== What the task requires ==
Could you report every line of the listing below that holds the word "della"?

== Provided data ==
----
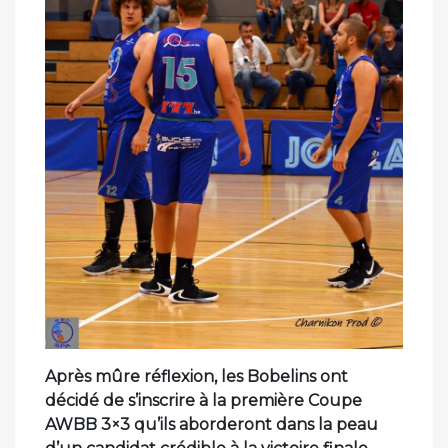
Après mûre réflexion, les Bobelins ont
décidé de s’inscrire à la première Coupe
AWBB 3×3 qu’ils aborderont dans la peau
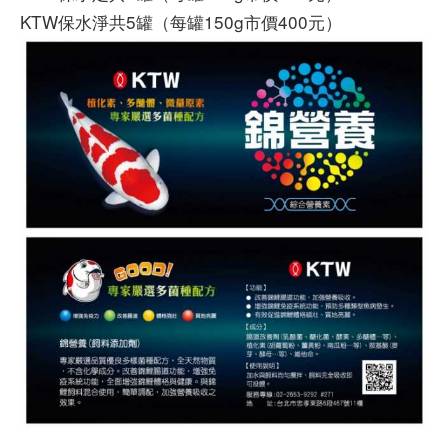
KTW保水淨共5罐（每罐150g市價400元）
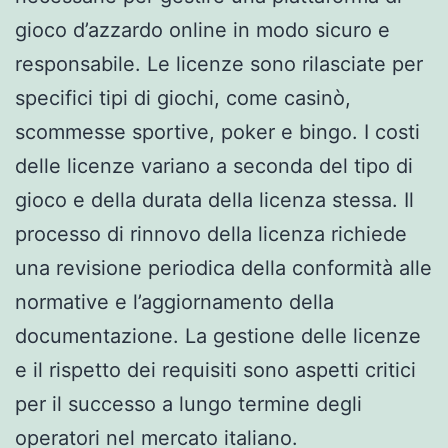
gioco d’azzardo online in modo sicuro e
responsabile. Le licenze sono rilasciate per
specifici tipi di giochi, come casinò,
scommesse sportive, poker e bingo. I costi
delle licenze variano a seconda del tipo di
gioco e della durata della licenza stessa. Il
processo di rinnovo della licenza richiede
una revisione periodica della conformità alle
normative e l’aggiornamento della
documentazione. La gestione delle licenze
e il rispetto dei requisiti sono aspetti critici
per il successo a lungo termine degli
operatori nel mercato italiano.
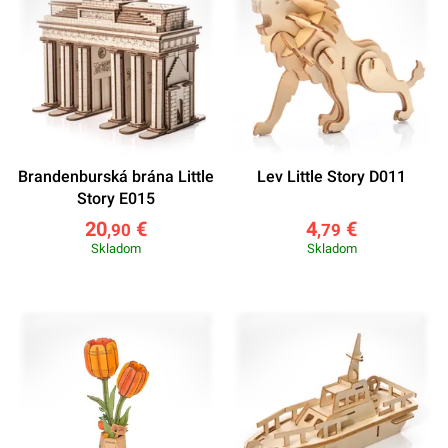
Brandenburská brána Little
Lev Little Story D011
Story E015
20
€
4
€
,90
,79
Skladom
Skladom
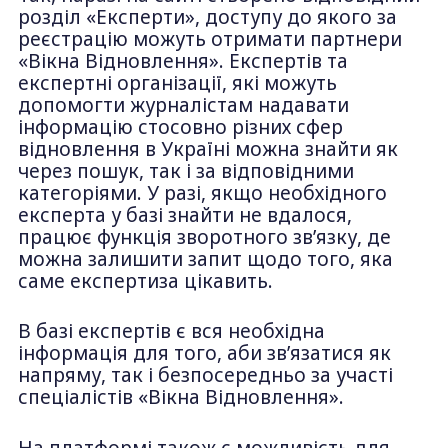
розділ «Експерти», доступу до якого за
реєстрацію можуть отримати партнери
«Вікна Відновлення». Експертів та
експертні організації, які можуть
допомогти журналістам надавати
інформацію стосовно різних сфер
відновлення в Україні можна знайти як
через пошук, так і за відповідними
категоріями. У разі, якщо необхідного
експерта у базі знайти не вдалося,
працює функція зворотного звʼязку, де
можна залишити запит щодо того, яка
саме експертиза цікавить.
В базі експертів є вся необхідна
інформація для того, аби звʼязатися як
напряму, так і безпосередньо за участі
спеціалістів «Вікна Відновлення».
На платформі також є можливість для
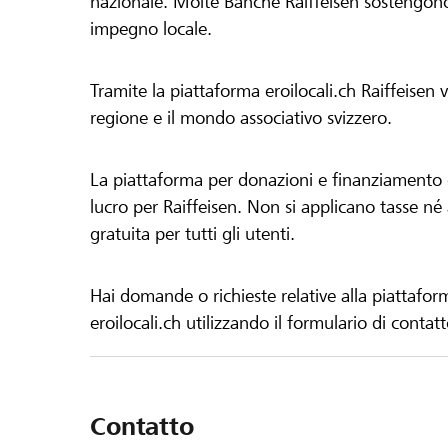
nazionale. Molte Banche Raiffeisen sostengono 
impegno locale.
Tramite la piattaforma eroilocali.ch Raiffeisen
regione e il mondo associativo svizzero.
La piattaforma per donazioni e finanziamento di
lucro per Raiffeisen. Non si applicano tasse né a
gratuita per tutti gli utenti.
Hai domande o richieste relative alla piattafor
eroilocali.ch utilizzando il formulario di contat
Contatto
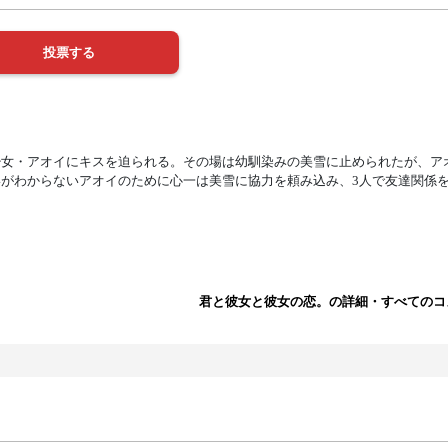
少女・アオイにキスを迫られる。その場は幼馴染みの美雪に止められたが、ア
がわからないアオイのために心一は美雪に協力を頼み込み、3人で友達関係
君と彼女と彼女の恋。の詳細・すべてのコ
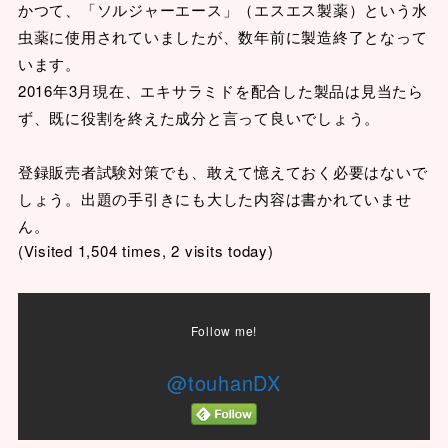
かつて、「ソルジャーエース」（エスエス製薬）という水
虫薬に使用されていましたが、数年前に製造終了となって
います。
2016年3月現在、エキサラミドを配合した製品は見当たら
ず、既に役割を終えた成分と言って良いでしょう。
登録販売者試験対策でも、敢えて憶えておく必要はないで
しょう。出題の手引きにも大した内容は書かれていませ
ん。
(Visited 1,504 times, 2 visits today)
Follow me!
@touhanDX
----
== Answer to this exercise ==
gioco e della durata della licenza stessa. Il
processo di rinnovo della licenza richiede
una revisione periodica della conformità alle
normative e l’aggiornamento della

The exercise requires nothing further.